=== Begin Enclosure ===

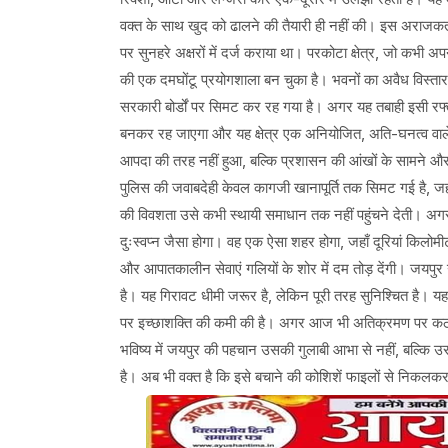
वक्त के साथ खुद को ढालने की तैयारी ही नहीं की। ​इस अराजकत
पर सुनहरे अक्षरों में दर्ज कराया था। परकोटा क्षेत्र, जो कभ
की एक दमघोंटू प्रयोगशाला बन चुका है। भवनों का अवैध विस्
सरकारी बोर्डों पर सिमट कर रह गया है। अगर यह तबाही इसी रफ्ता
बनकर रह जाएगा और यह क्षेत्र एक अनियोजित, अति-घनत्व वाले 
आपदा की तरह नहीं हुआ, बल्कि प्रशासन की आंखों के सामने 
पुलिस की जवाबदेही केवल कागजी खानापूर्ति तक सिमट गई है, जह
की विवशता उसे कभी स्थायी समाधान तक नहीं पहुंचने देती। ​अ
दुःस्वप्न जैसा होगा। वह एक ऐसा शहर होगा, जहाँ दूरियां किलोमीटर 
और आपातकालीन सेवाएं गलियों के शोर में दम तोड़ देंगी। जयपुर
है। यह गिरावट धीमी जरूर है, लेकिन पूरी तरह सुनिश्चित है। यह
पर इच्छाशक्ति की कमी की है। अगर आज भी अतिक्रमण पर कठोर प
भविष्य में जयपुर की पहचान उसकी गुलाबी आभा से नहीं, बल्कि उ
है। अब भी वक्त है कि इसे बचाने की कोशिशें फाइलों से निकल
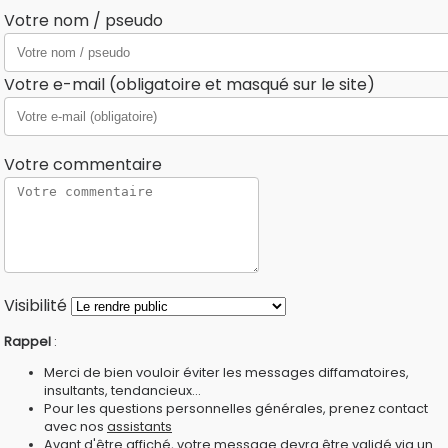
Votre nom / pseudo
Votre e-mail (obligatoire et masqué sur le site)
Votre commentaire
Visibilité
Rappel
:
Merci de bien vouloir éviter les messages diffamatoires,
insultants, tendancieux...
Pour les questions personnelles générales, prenez contact
avec nos
assistants
Avant d'être affiché, votre message devra être validé via un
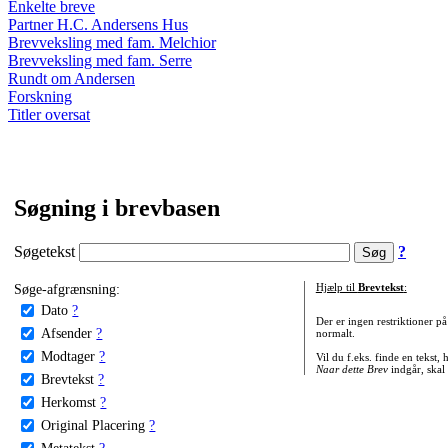
Enkelte breve
Partner H.C. Andersens Hus
Brevveksling med fam. Melchior
Brevveksling med fam. Serre
Rundt om Andersen
Forskning
Titler oversat
Søgning i brevbasen
Søgetekst
?
Søge-afgrænsning:
Hjælp til
Brevtekst
:
Dato
?
Der er ingen restriktioner p
Afsender
?
normalt.
Modtager
?
Vil du f.eks. finde en tekst,
Naar dette Brev
indgår, skal
Brevtekst
?
Herkomst
?
Original Placering
?
Metatekst
?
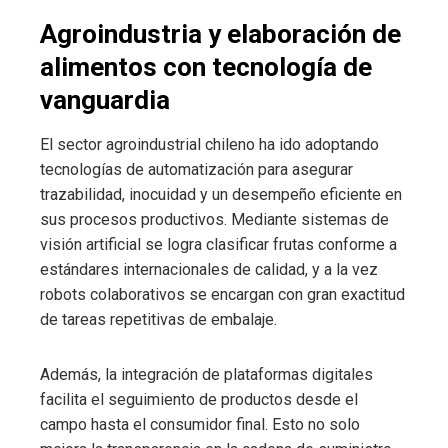
Agroindustria y elaboración de
alimentos con tecnología de
vanguardia
El sector agroindustrial chileno ha ido adoptando
tecnologías de automatización para asegurar
trazabilidad, inocuidad y un desempeño eficiente en
sus procesos productivos. Mediante sistemas de
visión artificial se logra clasificar frutas conforme a
estándares internacionales de calidad, y a la vez
robots colaborativos se encargan con gran exactitud
de tareas repetitivas de embalaje.
Además, la integración de plataformas digitales
facilita el seguimiento de productos desde el
campo hasta el consumidor final. Esto no solo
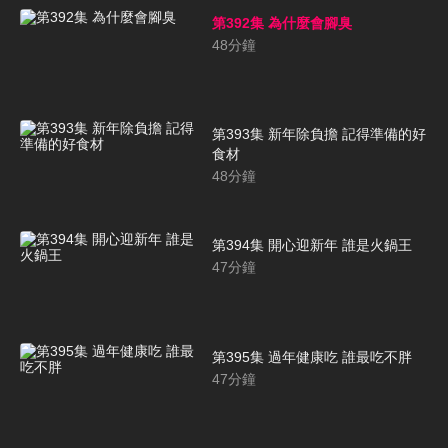
第392集 為什麼會腳臭
48
分鐘
第393集 新年除負擔 記得準備的好
食材
48
分鐘
第394集 開心迎新年 誰是火鍋王
47
分鐘
第395集 過年健康吃 誰最吃不胖
47
分鐘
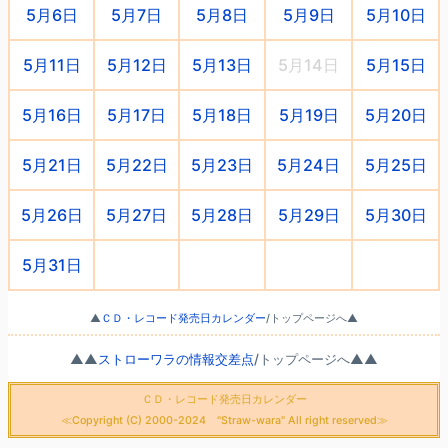
5月6日
5月7日
5月8日
5月9日
5月10日
5月11日
5月12日
5月13日
5月14日
5月15日
5月16日
5月17日
5月18日
5月19日
5月20日
5月21日
5月22日
5月23日
5月24日
5月25日
5月26日
5月27日
5月28日
5月29日
5月30日
5月31日
○
○
○
○
▲
ＣＤ・レコード発売日カレンダー
/トップページへ▲
▲▲
ストローワラの情報交差点
/トップページへ▲▲
ＣＤ・レコード発売日カレンダー
≪Copyright (C) 2000-2024 "Straw-wara" All right reserved≫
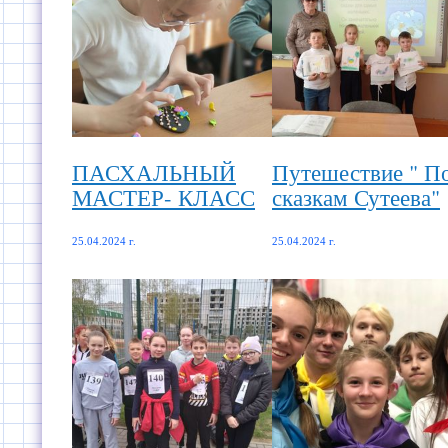
ПАСХАЛЬНЫЙ
Путешествие " П
МАСТЕР- КЛАСС
сказкам Сутеева"
25.04.2024 г.
25.04.2024 г.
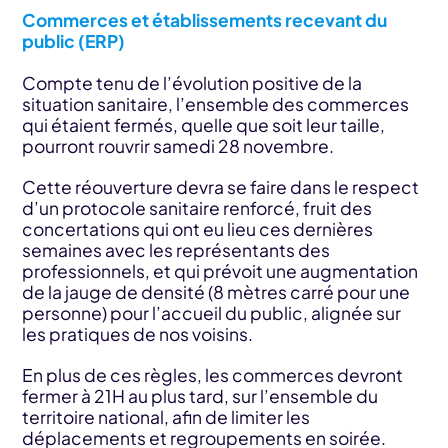
Commerces et établissements recevant du
public (ERP)
Compte tenu de l’évolution positive de la
situation sanitaire, l’ensemble des commerces
qui étaient fermés, quelle que soit leur taille,
pourront rouvrir samedi 28 novembre.
Cette réouverture devra se faire dans le respect
d’un protocole sanitaire renforcé, fruit des
concertations qui ont eu lieu ces dernières
semaines avec les représentants des
professionnels, et qui prévoit une augmentation
de la jauge de densité (8 mètres carré pour une
personne) pour l’accueil du public, alignée sur
les pratiques de nos voisins.
En plus de ces règles, les commerces devront
fermer à 21H au plus tard, sur l’ensemble du
territoire national, afin de limiter les
déplacements et regroupements en soirée.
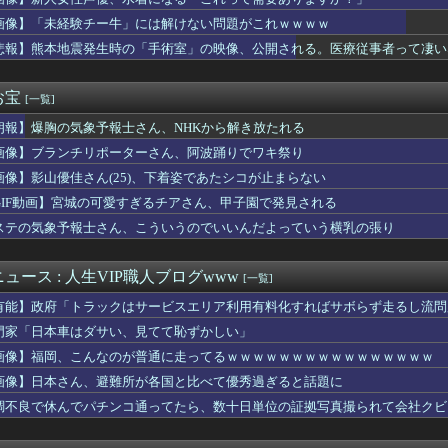
エ』のこのモンスターの名前わからんだろ
ゃん、放送事故を起こしてしまうｗｗｗｗｗｗｗ
画像】「未経験チー牛」には解けない問題がこれｗｗｗｗ
が最も売れた1995年新年3・4合併号に載ってる作品がこちらｗ...
悲報】熊本地震発生時の「手術室」の映像、公開される。医療従事者って凄い
に関連する映画でも観ようと「生きてこそ」を借りたのね
っていうゲームを2作連続クリアした
サッカー協会、ガチでワールドカップ予選での審判への性接待がバレ...
お宝
[一覧]
姉ちゃんがこんなパンティみたいな服を着てきたらどうする？
朗報】爆胸の気象予報士さん、NHKから解き放たれる
重整形した彼氏から「怒らないでね」と写真が届いた。大切だった人...
同意があったんです。本当です。信じて下さい」 ←何でこの主張が...
画像】ブランチリポーターさん、阿波踊りでワキ祭り
 スイッチ2本体『382万台(前年比34.4%減)』スイッチ...
画像】影山優佳さん(25)、下着姿であたシコが止まらない
ミングPC買おうと思ったけどもう少し後でいいやで時期逃したらう...
ン』だけ食べてる男の部屋、ガチでエグいwwwwww
GIF動画】宮城の可愛すぎるチアさん、甲子園で発見される
て自作する人減ってるよな
ステの気象予報士さん、こういうのでいいんだよっていう横乳の張り
航輝(ロ)、お前らの想像の8倍くらい打ちまくってる
たオッサン、最近母を亡くして精神的ショックを受けていたと判明・...
目をしているドンちゃん。「どんどん美味しく実る…♡」
ュース : 人生VIP職人ブログwww
[一覧]
スの主人公モンキー・D・ルフィさん、変わり果てた姿で発見される...
有能】政府「トラックはサービスエリア利用有料化すればサボらず走るし流問
レス バーヴァン・シー Fate/GrandOrderのイ...
】ウルサマ後期のステージ観てきたんだけど
門家「日本車はダサい、見てて恥ずかしい」
闘いのロード 孔雀舞「城之内克也戦」紹介
画像】福岡、こんなのが普通に走ってるｗｗｗｗｗｗｗｗｗｗｗｗｗｗｗｗ
東、もう真夏の暑さが終わるかも
画像】日本さん、避難所が各国と比べて優秀過ぎると話題に
配信見てたけど、マジでたいじリスナー民度低すぎだろ…
巨乳JD2人組、川遊び中にチャラ男にナンパされるｗ
調不良で休んでパチンコ通ってたら、数十日単位の証拠写真撮られて会社クビ
S総フォロワー数が296万人超えでJクラブ最多に 海外発信強...
さん ついに100万部を割ってしまう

=== End Enclosure ===

Task prompt → In the listing above, locate each line with "avec" and copy it.

Answer to the problem →
avec nos
semaines avec les représentants des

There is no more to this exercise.